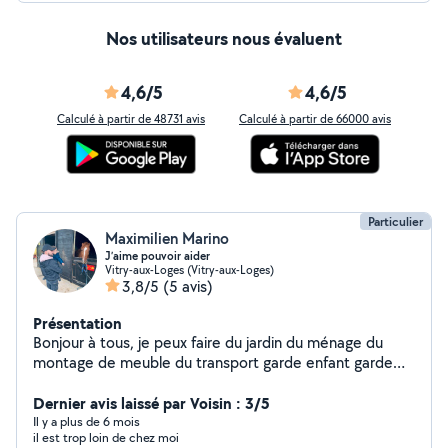
Nos utilisateurs nous évaluent
4,6/5
4,6/5
Calculé à partir de 48731 avis
Calculé à partir de 66000 avis
Particulier
Maximilien Marino
J’aime pouvoir aider
Vitry-aux-Loges (Vitry-aux-Loges)
3,8/5
(5 avis)
Présentation
Bonjour à tous, je peux faire du jardin du ménage du
montage de meuble du transport garde enfant garde
animaux ect Contacter moi si besoin
Dernier avis laissé par Voisin : 3/5
Il y a plus de 6 mois
il est trop loin de chez moi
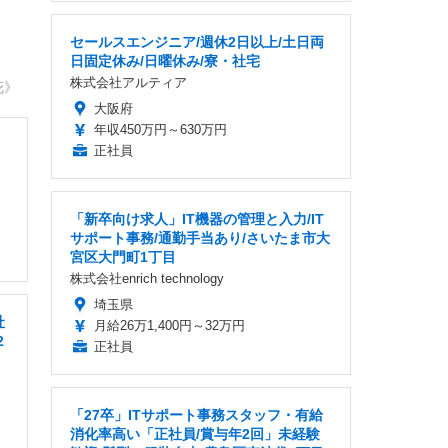
セールスエンジニア/週休2日以上/土日両
日固定休み/日曜休み/寮・社宅
株式会社アルティア
花》
大阪府
年収450万円～630万円
正社員
「新卒向け求人」IT機器の管理と入力/IT
サポート事務/通勤手当あり/さいたま市大
宮区大門町1丁目
株式会社enrich technology
埼玉県
社
月給26万1,400円～32万円
2
正社員
「27卒」ITサポート事務スタッフ・有給
消化率高い「正社員/賞与年2回」未経験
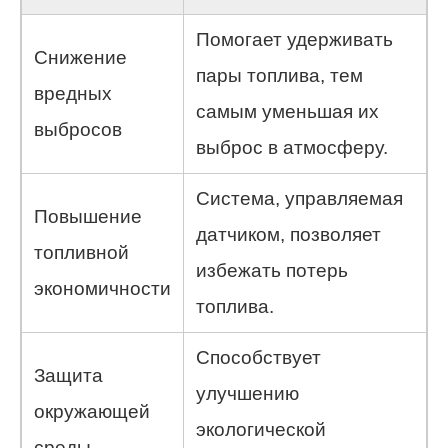
Помогает удерживать
Снижение
пары топлива, тем
вредных
самым уменьшая их
выбросов
выброс в атмосферу.
Система, управляемая
Повышение
датчиком, позволяет
топливной
избежать потерь
экономичности
топлива.
Способствует
Защита
улучшению
окружающей
экологической
среды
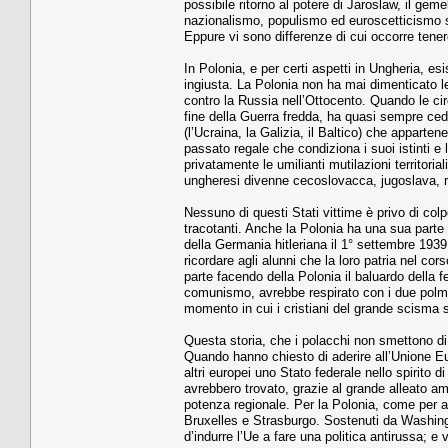
possibile ritorno al potere di Jaroslaw, il g
nazionalismo, populismo ed euroscetticismo s
Eppure vi sono differenze di cui occorre tene
In Polonia, e per certi aspetti in Ungheria, e
ingiusta. La Polonia non ha mai dimenticato l
contro la Russia nell’Ottocento. Quando le ci
fine della Guerra fredda, ha quasi sempre cedut
(l’Ucraina, la Galizia, il Baltico) che appart
passato regale che condiziona i suoi istinti 
privatamente le umilianti mutilazioni territor
ungheresi divenne cecoslovacca, jugoslava,
Nessuno di questi Stati vittime è privo di col
tracotanti. Anche la Polonia ha una sua parte 
della Germania hitleriana il 1° settembre 193
ricordare agli alunni che la loro patria nel cors
parte facendo della Polonia il baluardo della
comunismo, avrebbe respirato con i due polmon
momento in cui i cristiani del grande scisma si
Questa storia, che i polacchi non smettono di 
Quando hanno chiesto di aderire all’Unione E
altri europei uno Stato federale nello spirito
avrebbero trovato, grazie al grande alleato a
potenza regionale. Per la Polonia, come per al
Bruxelles e Strasburgo. Sostenuti da Washing
d’indurre l’Ue a fare una politica antirussa; e v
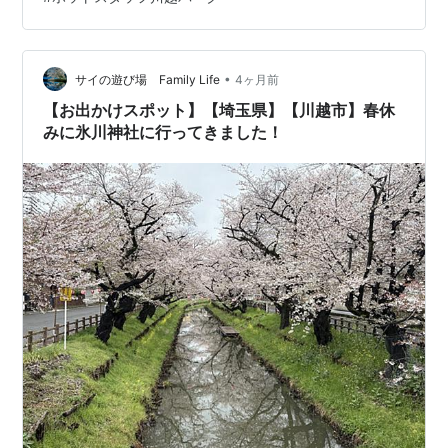
る。これからしばらくは、稲の成長を見守りながら走る
季節だ。 そして、何時もの場所に到着。 相変わらず「ギ
ョギョシ ギョギョシ」と「オオヨシキリ」の賑やかな
声。ところが、声はすれど姿は見え…
•
サイの遊び場 Family Life
4ヶ月前
【お出かけスポット】【埼玉県】【川越市】春休
みに氷川神社に行ってきました！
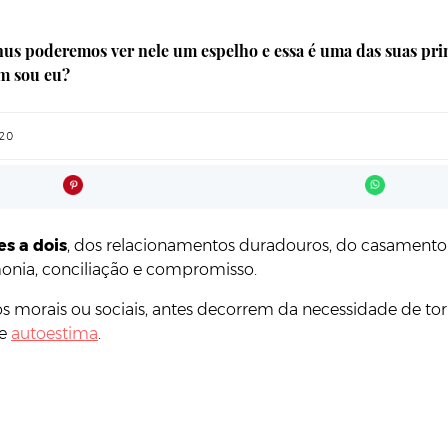
 poderemos ver nele um espelho e essa é uma das suas princ
em sou eu?
020
es a dois
, dos relacionamentos duradouros, do casamento
rmonia, conciliação e compromisso.
os morais ou sociais, antes decorrem da necessidade de t
de
autoestima
.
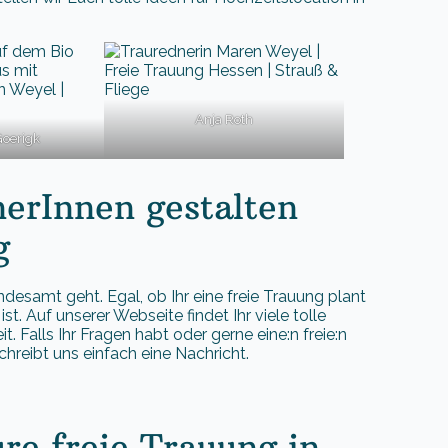
Anja Roth
Goerigk
nerInnen gestalten
g
andesamt geht. Egal, ob Ihr eine freie Trauung plant
st. Auf unserer Webseite findet Ihr viele tolle
 Falls Ihr Fragen habt oder gerne eine:n freie:n
chreibt uns einfach eine Nachricht.
ure freie Trauung in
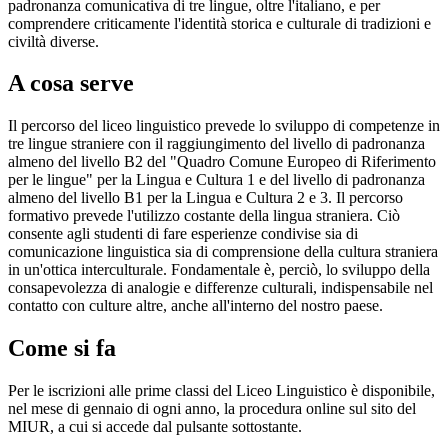
padronanza comunicativa di tre lingue, oltre l'italiano, e per
comprendere criticamente l'identità storica e culturale di tradizioni e
civiltà diverse.
A cosa serve
Il percorso del liceo linguistico prevede lo sviluppo di competenze in
tre lingue straniere con il raggiungimento del livello di padronanza
almeno del livello B2 del "Quadro Comune Europeo di Riferimento
per le lingue" per la Lingua e Cultura 1 e del livello di padronanza
almeno del livello B1 per la Lingua e Cultura 2 e 3. Il percorso
formativo prevede l'utilizzo costante della lingua straniera. Ciò
consente agli studenti di fare esperienze condivise sia di
comunicazione linguistica sia di comprensione della cultura straniera
in un'ottica interculturale. Fondamentale è, perciò, lo sviluppo della
consapevolezza di analogie e differenze culturali, indispensabile nel
contatto con culture altre, anche all'interno del nostro paese.
Come si fa
Per le iscrizioni alle prime classi del Liceo Linguistico è disponibile,
nel mese di gennaio di ogni anno, la procedura online sul sito del
MIUR, a cui si accede dal pulsante sottostante.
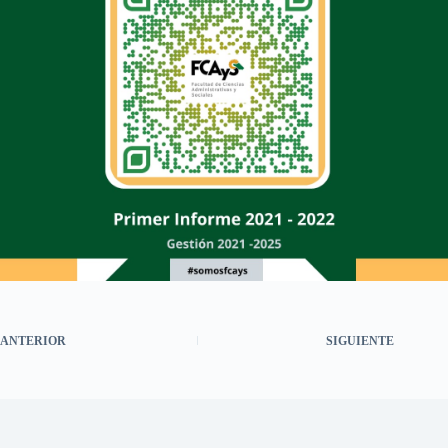
ANTERIOR
SIGUIENTE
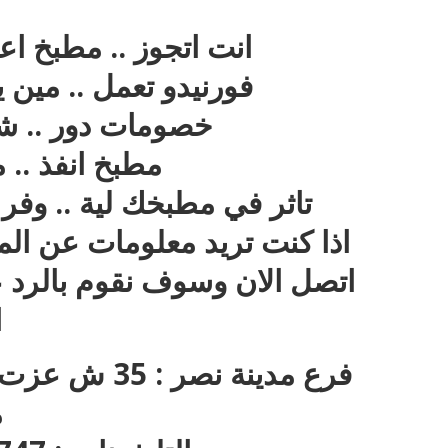
انت اتجوز .. مطبخ اع
فورنيدو تعمل .. مين 
خصومات دور .. شر
مطبخ انفذ .. م
تاثر في مطبخك لية .. وفر
اذا كنت تريد معلومات عن المطا
اتصل الان وسوف نقوم بالرد ع
ا
فرع مدينة نص
م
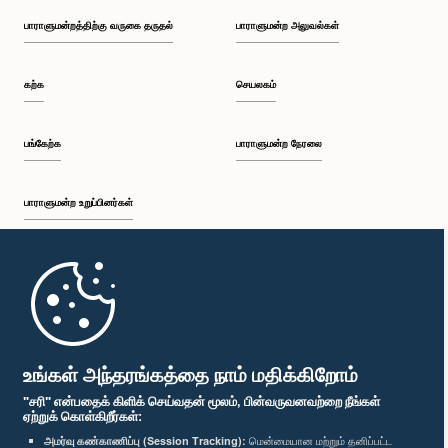
பாராளுமன்றத்திற்கு வருகை தருதல்
பாராளுமன்ற அலுவல்கள்
கற்க
செயலகம்
பங்கேற்க
பாராளுமன்ற நேரலை
பாராளுமன்ற உறுப்பினர்கள்
முதற்பக்கம்
பாராளுமன்ற கையடக்க செயலி
உங்கள் அந்தரங்கத்தை நாம் மதிக்கிறோம்
"சரி" என்பதைக் கிளிக் செய்வதன் மூலம், பின்வருவனவற்றை நீங்கள்
ஏற்றுக் கொள்கிறீர்கள்:
அமர்வு கண்காணிப்பு (Session Tracking):
மென்மையான மற்றும் தனிப்பட்ட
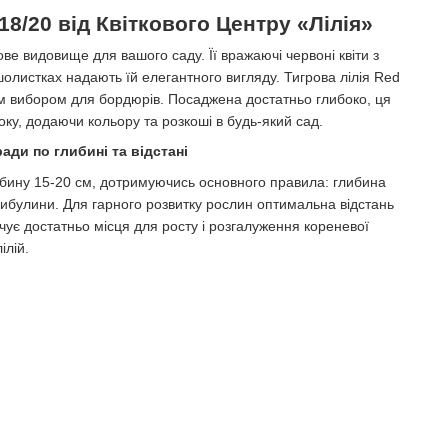
 18/20 від Квіткового Центру «Лілія»
ове видовище для вашого саду. Її вражаючі червоні квіти з
листках надають їй елегантного вигляду. Тигрова лілія Red
ним вибором для бордюрів. Посаджена достатньо глибоко, ця
року, додаючи кольору та розкоші в будь-який сад.
ди по глибині та відстані
ибину 15-20 см, дотримуючись основного правила: глибина
цибулини. Для гарного розвитку рослин оптимальна відстань
чує достатньо місця для росту і розгалуження кореневої
ілій.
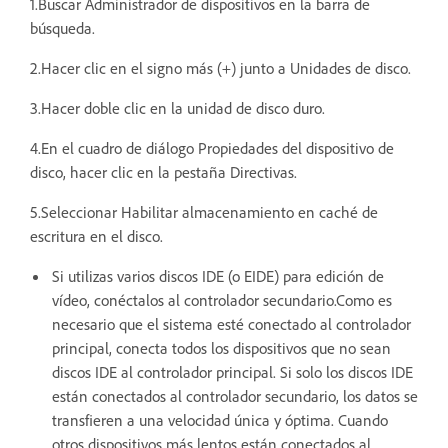
1.Buscar Administrador de dispositivos en la barra de
búsqueda.
2.Hacer clic en el signo más (+) junto a Unidades de disco.
3.Hacer doble clic en la unidad de disco duro.
4.En el cuadro de diálogo Propiedades del dispositivo de
disco, hacer clic en la pestaña Directivas.
5.Seleccionar Habilitar almacenamiento en caché de
escritura en el disco.
Si utilizas varios discos IDE (o EIDE) para edición de
vídeo, conéctalos al controlador secundario.Como es
necesario que el sistema esté conectado al controlador
principal, conecta todos los dispositivos que no sean
discos IDE al controlador principal. Si solo los discos IDE
están conectados al controlador secundario, los datos se
transfieren a una velocidad única y óptima. Cuando
otros dispositivos más lentos están conectados al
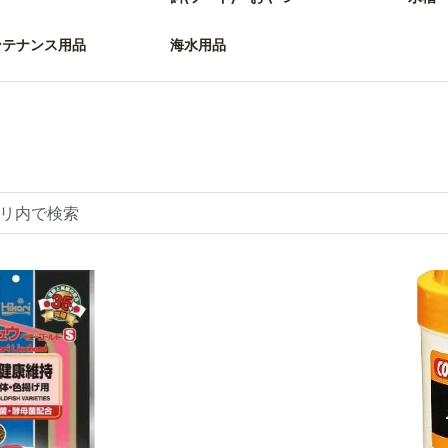
ンテナンス用品
海水用品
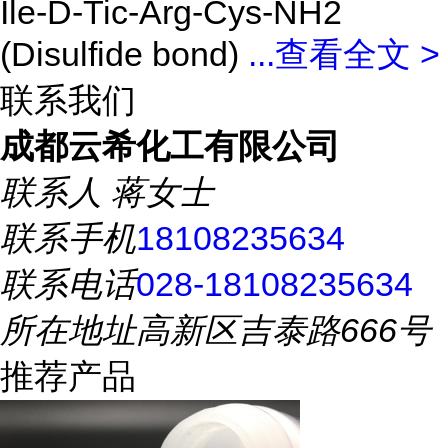
Ile-D-Tic-Arg-Cys-NH2
(Disulfide bond)
...
查看全文 >
联系我们
成都云希化工有限公司
联系人
蒋女士
联系手机
18108235634
联系电话
028-18108235634
所在地址
高新区吉泰路666号
推荐产品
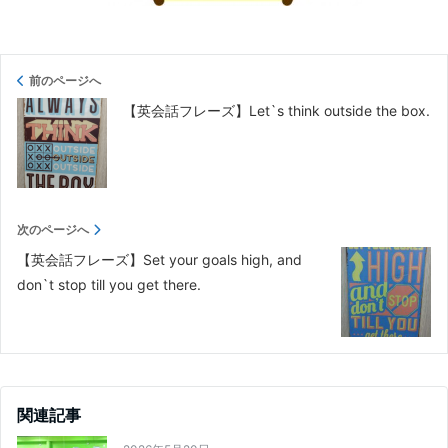
前のページへ
【英会話フレーズ】Let`s think outside the box.
次のページへ
【英会話フレーズ】Set your goals high, and
don`t stop till you get there.
関連記事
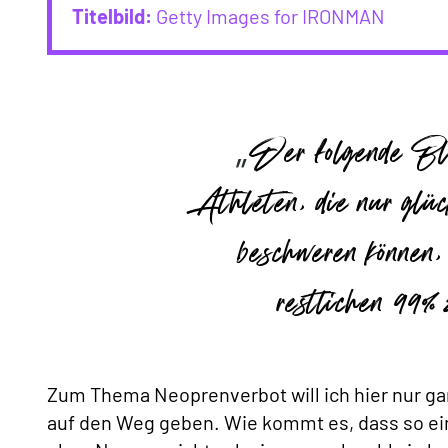
Titelbild:
Getty Images for IRONMAN
Der folgende Blo
Athleten, die nur glück
beschweren können,
restlichen 99%
Zum Thema Neoprenverbot will ich hier nur ga
auf den Weg geben. Wie kommt es, dass so ein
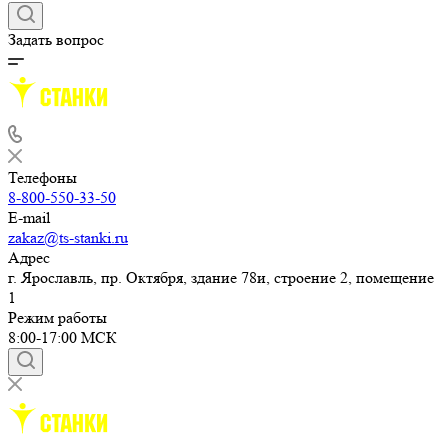
Ярославль
8-800-550-33-50
Заказать звонок
E-mail
zakaz@ts-stanki.ru
Адрес
г. Ярославль, пр. Октября, здание 78и, строение 2, помещение
1
Режим работы
8:00-17:00 МСК
Задать вопрос
Телефоны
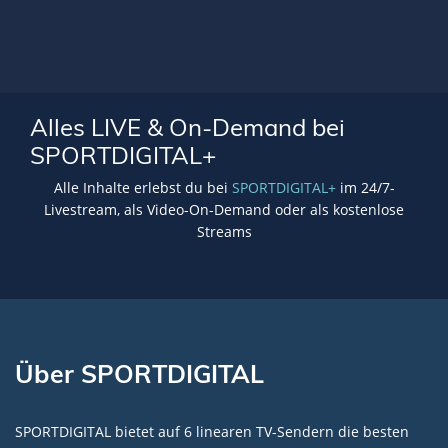
Alles LIVE & On-Demand bei
SPORTDIGITAL+
Alle Inhalte erlebst du bei
SPORTDIGITAL+
im 24/7-
Livestream, als Video-On-Demand oder als kostenlose
Streams
Über SPORTDIGITAL
SPORTDIGITAL bietet auf 6 linearen TV-Sendern die besten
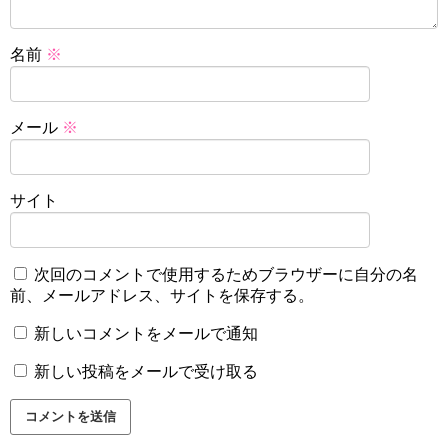
名前
※
メール
※
サイト
次回のコメントで使用するためブラウザーに自分の名
前、メールアドレス、サイトを保存する。
新しいコメントをメールで通知
新しい投稿をメールで受け取る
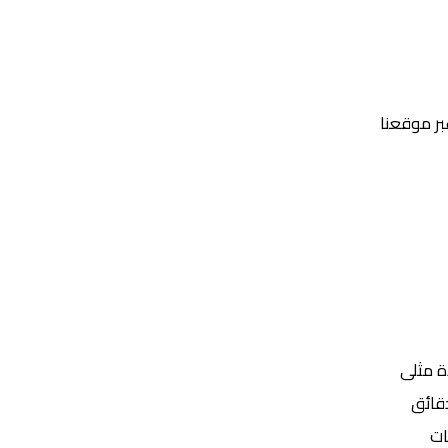
عبر موقعنا
Yalla Shoot | يلا شوت | مباريات اليوم مباشر| yalla shoot tv
ة مثلى
ات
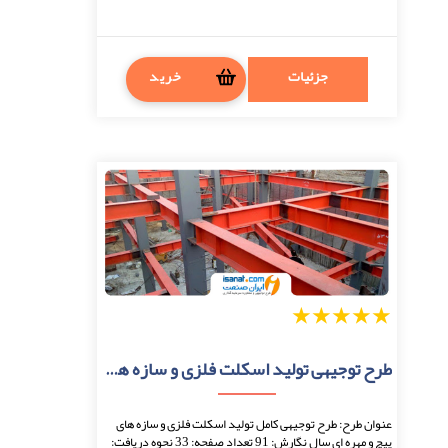
جزئیات
خرید
1
2
3
4
5
طرح توجیهی تولید اسکلت فلزی و سازه های پیچ و مهره ای
عنوان طرح: طرح توجیهی کامل تولید اسکلت فلزی و سازه های
پیچ و مهره ای سال نگارش: 91 تعداد صفحه: 33 نحوه دریافت:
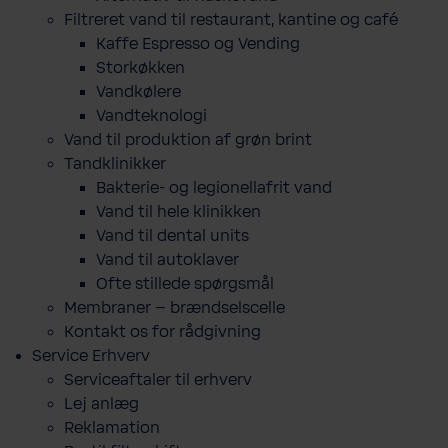
Filtreret vand til restaurant, kantine og café
Kaffe Espresso og Vending
Storkøkken
Vandkølere
Vandteknologi
Vand til produktion af grøn brint
Tandklinikker
Bakterie-​ og legio­nel­lafrit vand
Vand til hele klinikken
Vand til dental units
Vand til autoklaver
Ofte stillede spørgsmål
Membraner – brændselscelle
Kontakt os for rådgivning
Service Erhverv
Serviceaftaler til erhverv
Lej anlæg
Reklamation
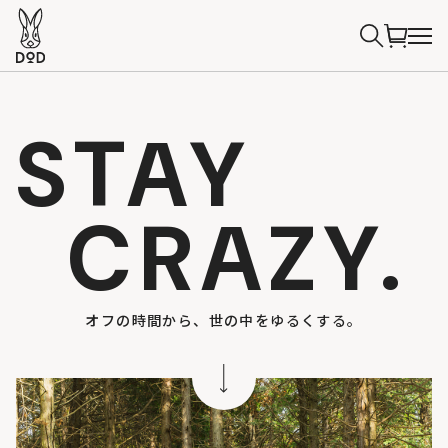
STAY
CRAZY.
オフの時間から、世の中をゆるくする。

_Goal of the exercise_:
Report every line of the entries that carries the word "conectados".

_Output of the task_:
están conectados al controlador secundario, los datos se
otros dispositivos más lentos están conectados al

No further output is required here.